How we evaluated this
I read the ingredient label before I read the sales page. I compared the likely per-serving doses to the amounts used in published research, checked who actually sells and refunds the product, and flagged where the marketing promises more than a supplement can deliver. No “medically reviewed” badge here — just a retired nurse reading the panel out loud and telling you what holds up.
— Mara Vance
Here's what I'd actually do
If you have read the ingredient panel above, the doses are disclosed, and you are buying as an informed adult with your prescriber in the loop:
Tea Burn earns its place here. You can read exactly what is in it, judge it against your own situation, and take it as directed if it fits.
Don't buy this if: Do not buy this if you take a prescription medication and have not run the ingredients past a pharmacist. The interactions on most of these products are real, not theoretical.
— Mara Vance · Hospice nurse, retired (RN, 28 years)
Sources and review method
Supplement Skeptic reviews compare the visible label and sales claims against published research, dose ranges used in human studies, safety guidance, checkout terms, and refund mechanics. This page is not medical advice.
- Vendor sales page — ClickBank-listed sales page (active as of catalog import)

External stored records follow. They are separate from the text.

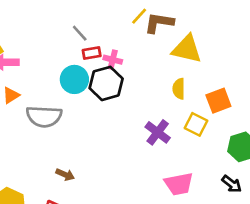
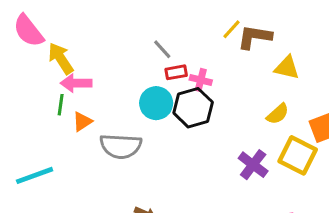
yellow triangle: (187, 49) -> (287, 68), size x0.7
yellow semicircle: (179, 89) -> (278, 114), turned -132
yellow square: (196, 124) -> (298, 155), size x1.4

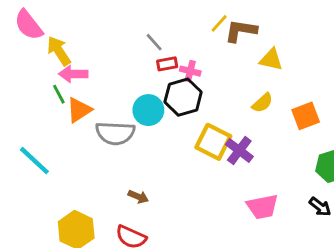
cyan circle: (156, 103) -> (148, 110), moved
green line: (61, 105) -> (59, 94), turned -36
orange triangle: (82, 122) -> (79, 110), size x1.4
yellow square: (298, 155) -> (213, 142), moved
cyan line: (35, 175) -> (34, 161), turned 63

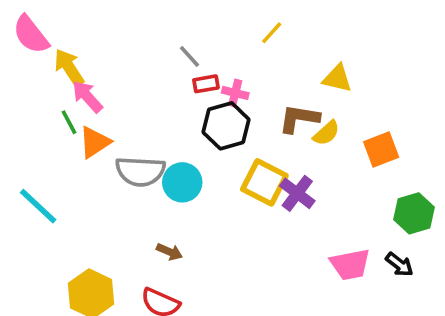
brown L-shape: (241, 31) -> (299, 119), moved
pink arrow: (73, 74) -> (87, 97), turned 48
cyan circle: (148, 110) -> (182, 182), moved
pink trapezoid: (262, 207) -> (350, 264), moved

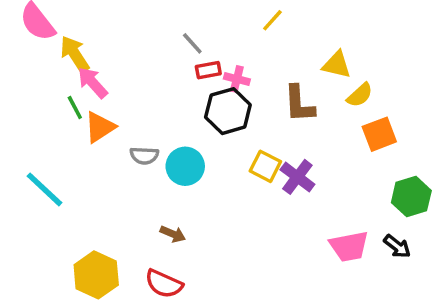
brown L-shape: (299, 119) -> (299, 104), turned -102
yellow semicircle: (326, 133) -> (360, 95), moved
gray semicircle: (140, 171) -> (144, 156), size x0.6
yellow square: (264, 182) -> (265, 166), size x0.7

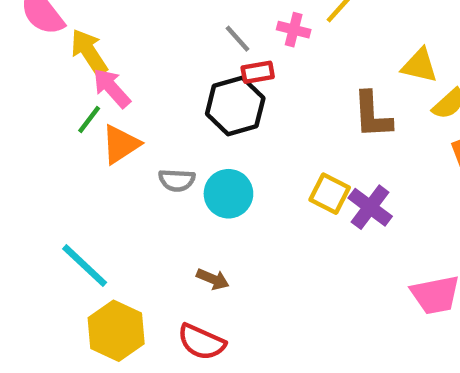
pink cross: (237, 79) -> (294, 30), moved
green line: (75, 108) -> (89, 120), turned 65
black hexagon: (228, 111) -> (235, 106), moved
cyan line: (45, 189) -> (85, 266), moved

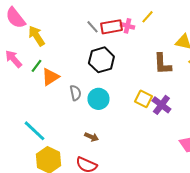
gray line: (237, 39) -> (92, 27), moved
red rectangle: (258, 72) -> (111, 27), moved, size x1.5
pink arrow: (112, 88) -> (13, 59), moved
gray semicircle: (177, 180) -> (75, 93), turned -105

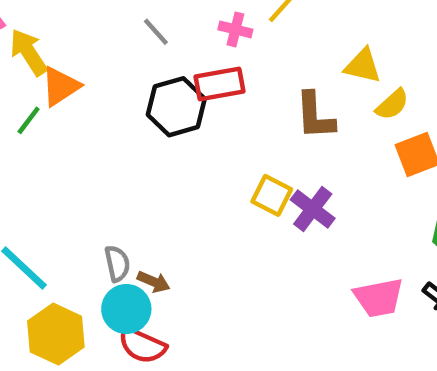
red rectangle: (111, 27) -> (220, 84), moved
orange triangle: (50, 77) -> (60, 86), moved
gray semicircle: (75, 93) -> (117, 264), moved
cyan circle: (98, 99) -> (126, 309), moved

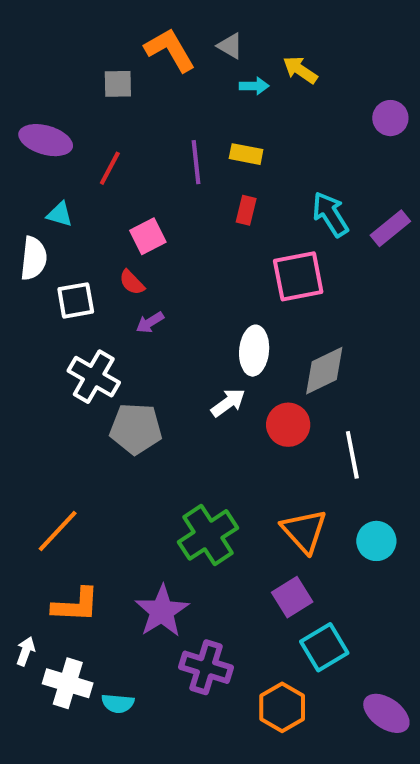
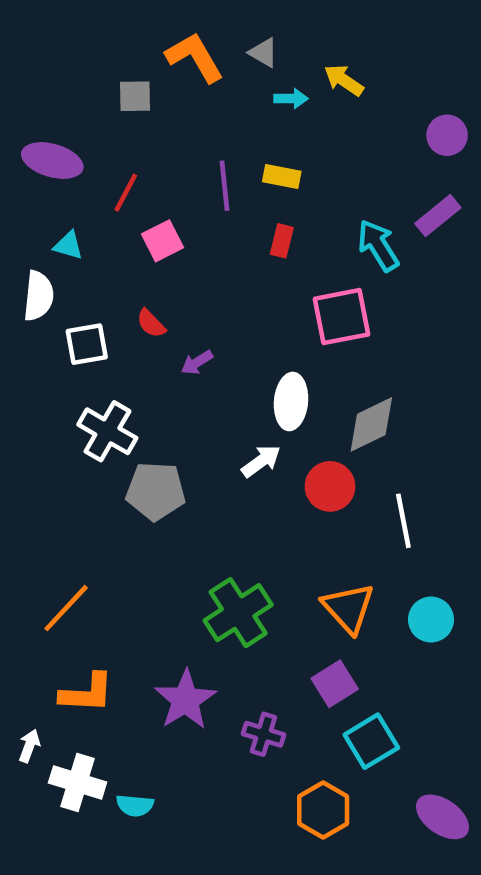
purple rectangle: (390, 228) -> (438, 216), moved
pink square: (148, 236) -> (162, 241), moved
purple arrow: (150, 322) -> (197, 362), moved
purple cross: (206, 667) -> (263, 734), moved, size x0.7

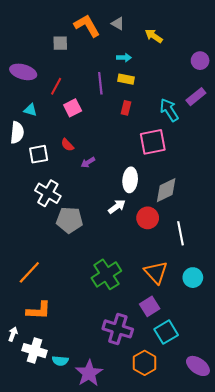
cyan arrow: (291, 99) -> (124, 58), moved
purple star: (185, 700) -> (89, 373), moved
purple cross: (263, 734) -> (118, 329), size x1.6

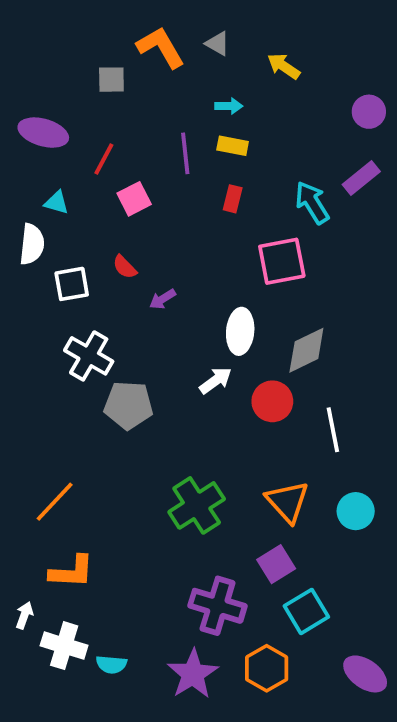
purple star: (89, 373) -> (193, 674), moved

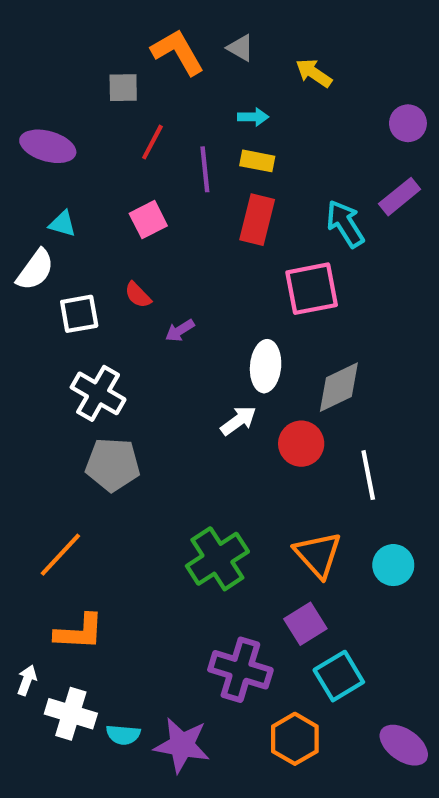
red line: (104, 159) -> (152, 142), moved
red rectangle: (233, 199) -> (257, 220), size x1.6
white semicircle: (32, 244) -> (35, 270), turned 30
gray pentagon: (128, 405) -> (113, 465), moved
purple star: (193, 674) -> (182, 745), moved, turned -30

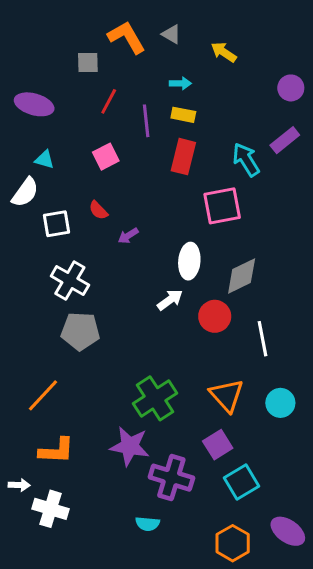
white arrow: (27, 680) -> (19, 485), turned 72
cyan semicircle: (123, 735) -> (148, 524), moved
orange hexagon: (295, 739) -> (233, 543), moved
purple star: (182, 745) -> (130, 446), moved

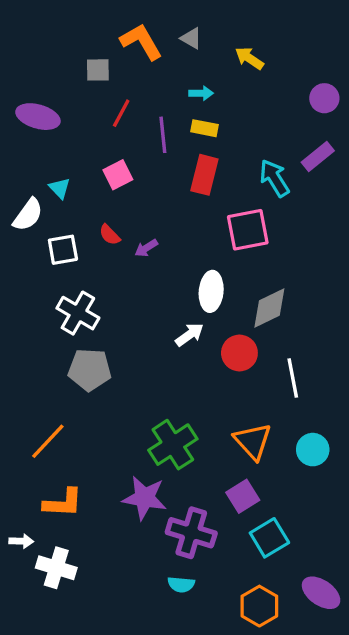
cyan triangle: (45, 160) -> (60, 188), moved, turned 30
purple arrow: (128, 236) -> (146, 248), moved
cyan semicircle: (148, 524) -> (181, 584), moved

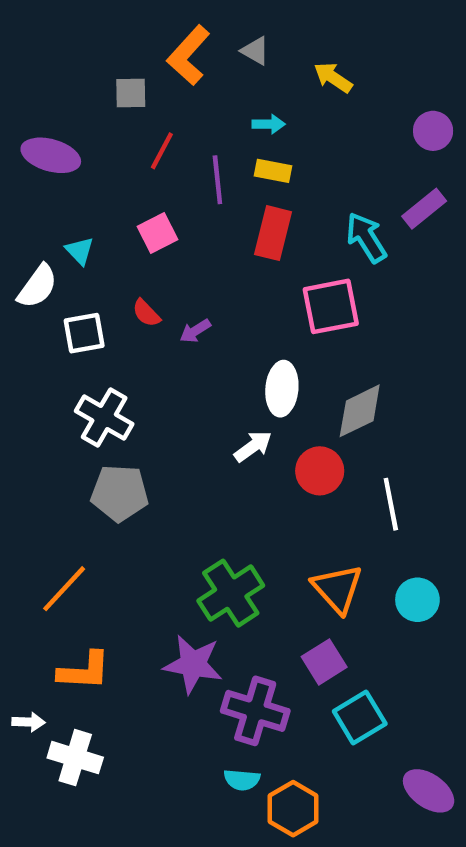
orange L-shape: (141, 42) -> (189, 55), turned -108
orange hexagon: (259, 606) -> (293, 809), moved

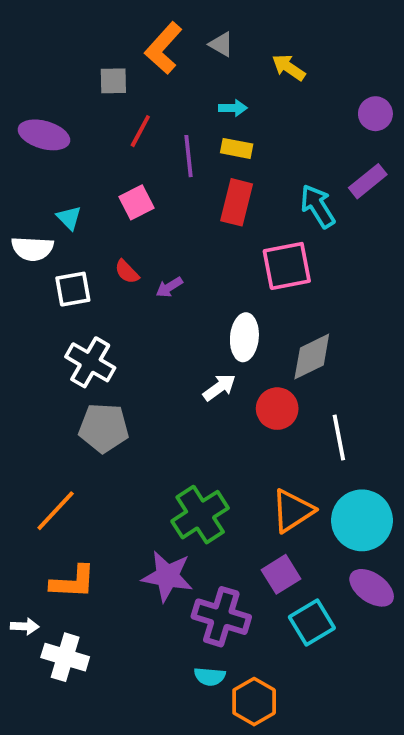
white semicircle: (37, 286) -> (32, 249), turned 57
orange triangle: (337, 589) -> (293, 511), turned 39
cyan circle: (417, 600) -> (362, 520), size x1.6
purple ellipse: (429, 791) -> (372, 588), moved

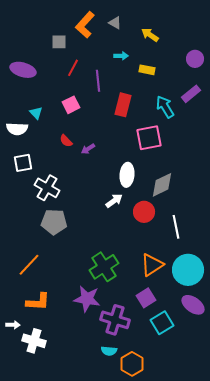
yellow rectangle: (237, 148) -> (147, 70), moved
white square: (73, 289) -> (23, 163), moved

- NIH Office of Dietary Supplements — Green Tea — Reference for green tea extract structure/function context
Frequently asked questions
- Does Tea Burn have side effects?
- The likely ingredients — green tea extract, green coffee bean extract, L-theanine, and chromium — are generally well tolerated. Green tea and green coffee bean contain caffeine, so some people notice jitteriness, an upset stomach, or trouble sleeping if taken late in the day. If you're pregnant, nursing, take medications, or have a health condition, talk to your doctor before starting any supplement. This isn't medical advice.
- Is Tea Burn a scam?
- No. It's sold by a real vendor through ClickBank, you receive a physical pouch of powder, and the refund is honored on the initial order. The fair criticisms are the premium price and a sales page that leans on hype. Those make it a so-so value, not a scam.
- How much does Tea Burn cost with upsells?
- The pouch is $146 one-time. At checkout you may be offered a bonus product that enrolls you in a recurring charge (reported around $79/month) unless you decline it. If you only want the pouch, decline the add-on and you pay the one-time price plus shipping.
- What's actually in Tea Burn?
- The full panel isn't public on the sales page. User reports and the page itself point to green tea extract, green coffee bean extract, L-theanine, and chromium. Because the doses aren't broken out, you can't confirm whether any single ingredient matches research-level amounts.
- Is Tea Burn better than Java Burn?
- They follow the same playbook — a tasteless powder you add to a hot drink, built on similar extracts. Tea Burn is for tea; Java Burn is for coffee. Neither is clearly stronger; pick by which drink you'll actually use every day, and judge both on price and label transparency.